Stored data:
((

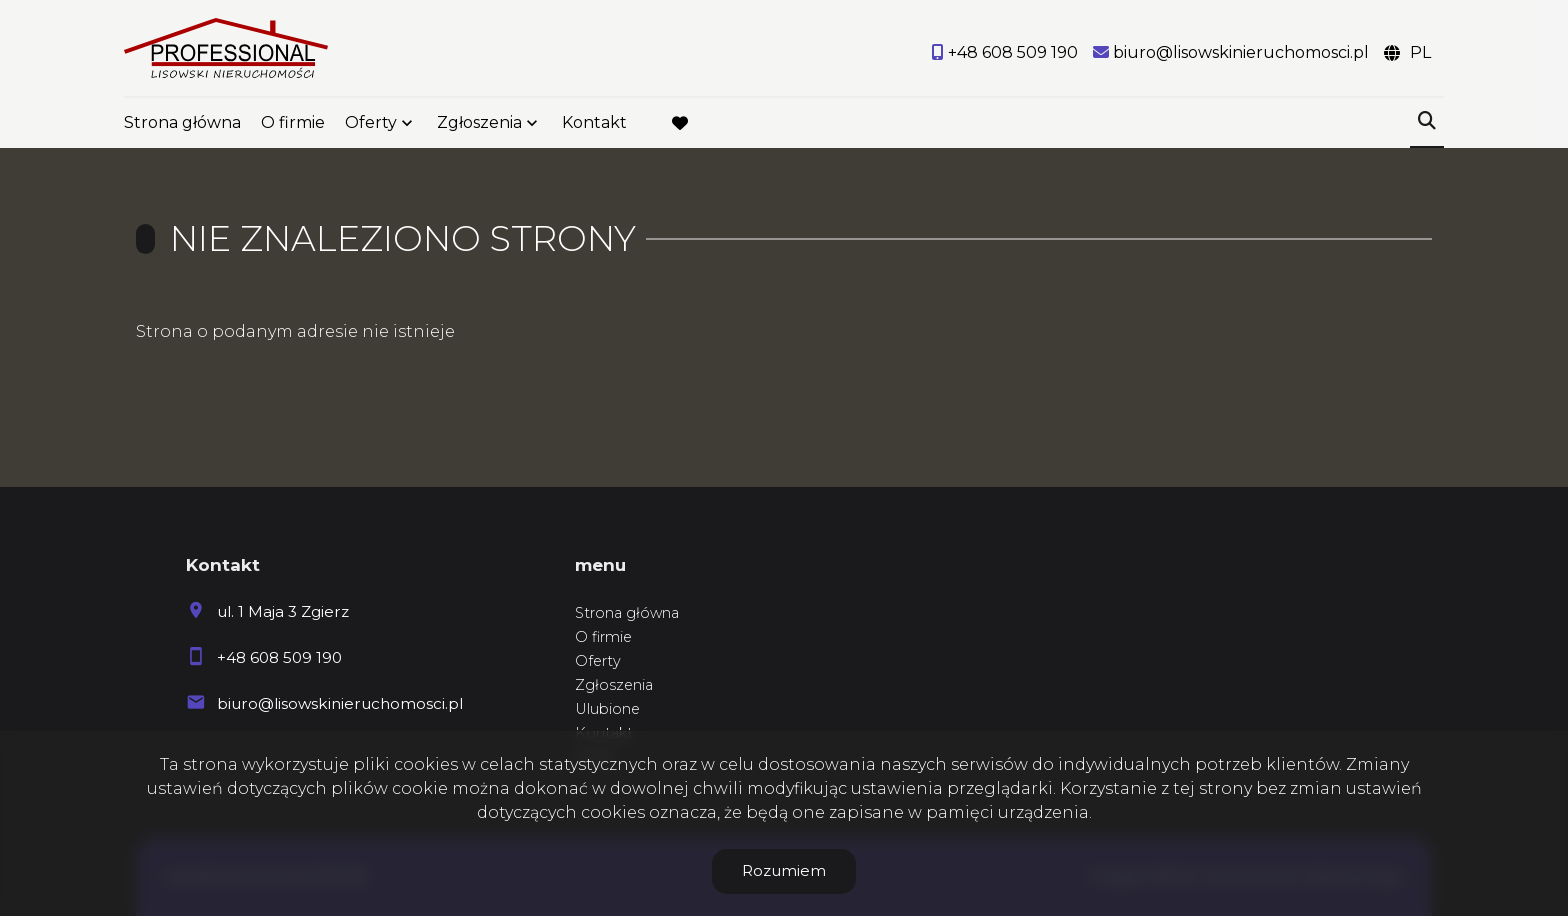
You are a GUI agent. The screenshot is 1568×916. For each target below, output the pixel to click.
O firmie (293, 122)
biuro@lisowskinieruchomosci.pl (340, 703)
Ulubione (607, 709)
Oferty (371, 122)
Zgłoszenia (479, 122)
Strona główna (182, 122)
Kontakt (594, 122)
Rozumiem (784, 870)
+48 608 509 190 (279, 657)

))

REQUIRED ACTION: Retype the data exactly as it stands, but keep the images out of your copy.

ANSWER AREA:
You are a GUI agent. The screenshot is 1568×916. For each target below, output the pixel to click.
O firmie (293, 122)
biuro@lisowskinieruchomosci.pl (340, 703)
Ulubione (607, 709)
Oferty (371, 122)
Zgłoszenia (479, 122)
Strona główna (182, 122)
Kontakt (594, 122)
Rozumiem (784, 870)
+48 608 509 190 (279, 657)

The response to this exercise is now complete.